To truly take a panoramic approach, connections need to be made across all stakeholder groups to share and cross-pollinate ideas. Today, heads of I&D are often within the HR organization and there is an obvious rationale for this, but it will be important to find organizational solutions that foster better connections across HR, customer facing teams, and units that manage the supervisory interface and PR/IR.

2. Reframe The Business Strategy With I&D At Its Core

Our report has identified a $700 billion revenue opportunity from better serving women as customers. In a $4 trillion revenue industry that is currently growing below GDP growth rates, this is arguably the largest single growth opportunity out there.

The strategic imperative is even stronger. Firms will need to rapidly adapt business models and strategy as the financial services industry digitizes, ways of working are transformed, customer expectations change, and the makeup of the workforce changes. It is already critical to identify the more diverse capabilities required to deliver the future business model. A clear path for the workforce for the future needs to be agreed.

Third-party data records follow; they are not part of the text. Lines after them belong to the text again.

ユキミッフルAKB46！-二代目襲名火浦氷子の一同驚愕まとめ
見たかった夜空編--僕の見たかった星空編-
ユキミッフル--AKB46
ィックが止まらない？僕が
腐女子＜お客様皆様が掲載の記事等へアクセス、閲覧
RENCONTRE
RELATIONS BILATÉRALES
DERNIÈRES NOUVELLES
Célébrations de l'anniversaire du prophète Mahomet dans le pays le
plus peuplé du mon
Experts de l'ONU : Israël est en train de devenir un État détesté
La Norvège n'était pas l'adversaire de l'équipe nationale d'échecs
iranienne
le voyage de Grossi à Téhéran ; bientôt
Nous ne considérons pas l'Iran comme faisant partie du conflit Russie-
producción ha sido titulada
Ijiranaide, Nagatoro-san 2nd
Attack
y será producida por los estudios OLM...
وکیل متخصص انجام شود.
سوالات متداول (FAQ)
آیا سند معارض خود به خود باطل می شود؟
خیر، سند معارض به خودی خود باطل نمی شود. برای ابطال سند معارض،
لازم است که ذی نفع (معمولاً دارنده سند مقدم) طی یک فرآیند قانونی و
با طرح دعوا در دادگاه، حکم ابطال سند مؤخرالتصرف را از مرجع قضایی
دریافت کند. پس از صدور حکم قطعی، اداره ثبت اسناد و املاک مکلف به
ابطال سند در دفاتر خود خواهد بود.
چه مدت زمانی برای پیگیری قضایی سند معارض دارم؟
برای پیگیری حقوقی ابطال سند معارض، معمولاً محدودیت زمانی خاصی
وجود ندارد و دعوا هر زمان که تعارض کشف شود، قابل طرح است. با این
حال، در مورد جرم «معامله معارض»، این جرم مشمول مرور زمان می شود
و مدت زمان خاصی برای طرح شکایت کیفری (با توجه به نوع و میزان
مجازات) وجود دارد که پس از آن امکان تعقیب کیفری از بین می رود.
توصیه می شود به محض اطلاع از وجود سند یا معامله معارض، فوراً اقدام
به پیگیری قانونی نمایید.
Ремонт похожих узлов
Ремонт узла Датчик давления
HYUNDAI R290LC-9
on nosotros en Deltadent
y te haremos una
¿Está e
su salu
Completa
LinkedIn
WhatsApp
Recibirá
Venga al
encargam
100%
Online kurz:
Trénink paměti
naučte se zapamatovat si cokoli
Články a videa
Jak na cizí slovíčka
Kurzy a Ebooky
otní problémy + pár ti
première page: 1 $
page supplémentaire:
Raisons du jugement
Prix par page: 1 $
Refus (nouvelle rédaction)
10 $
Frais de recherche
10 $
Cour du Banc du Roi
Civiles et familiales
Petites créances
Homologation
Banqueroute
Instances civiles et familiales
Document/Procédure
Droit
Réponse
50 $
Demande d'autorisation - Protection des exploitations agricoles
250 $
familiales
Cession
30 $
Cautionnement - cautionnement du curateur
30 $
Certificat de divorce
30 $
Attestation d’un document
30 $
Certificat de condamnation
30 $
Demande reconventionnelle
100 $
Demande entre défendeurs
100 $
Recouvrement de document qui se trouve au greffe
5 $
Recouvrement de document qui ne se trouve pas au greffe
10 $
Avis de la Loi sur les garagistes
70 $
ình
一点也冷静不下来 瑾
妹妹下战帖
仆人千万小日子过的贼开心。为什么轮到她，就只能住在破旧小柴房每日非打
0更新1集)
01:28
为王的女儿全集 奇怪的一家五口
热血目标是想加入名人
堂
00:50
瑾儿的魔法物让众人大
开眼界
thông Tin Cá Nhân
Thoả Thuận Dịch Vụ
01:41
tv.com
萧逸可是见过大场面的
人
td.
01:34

3. Integrate Gender Balance As Part Of Purpose And Brand

Purpose matters more than ever today. A sense of what a firm exists to achieve and why is increasingly central to the choices that customers and employees make about their loyalty. Financial services firms at the cutting edge have been strengthening their purpose and, as a result, shifting culture.

As the agenda widens to developing a gender-balanced workforce, serving a gender-balanced customer base, satisfying gender-balanced shareholders, and contributing meaningfully to society at large, it becomes clearer that gender and diversity in general should play a centrally connected role in a firm’s purpose.

A firm’s purpose finds its expression in its brand – the emotional relationship that stakeholders have with the firm or, as has been said, “what people say about you when you are not in the room”. Translating a commitment to diversity and inclusion certainly requires brand design and external communications. But building purpose and brand requires much more than that. All stakeholders will need to be engaged on the journey to personally connect with the purpose – including through storytelling campaigns and participative programs where stakeholders can join the dialogue to foster engagement and stewardship.

It is a well-trodden path to ask for the CEO to be the champion for diversity and inclusion, because it is the “right” thing to do and is good for business. And many CEOs have taken up the challenge. But we believe that if you reframe the challenge and take a panoramic approach, where gender balance becomes central to purpose, customer service, business strategy, your equity story, your supervisory relationships, and your brand, this will no longer be a choice for the CEO but a central part of their mandate.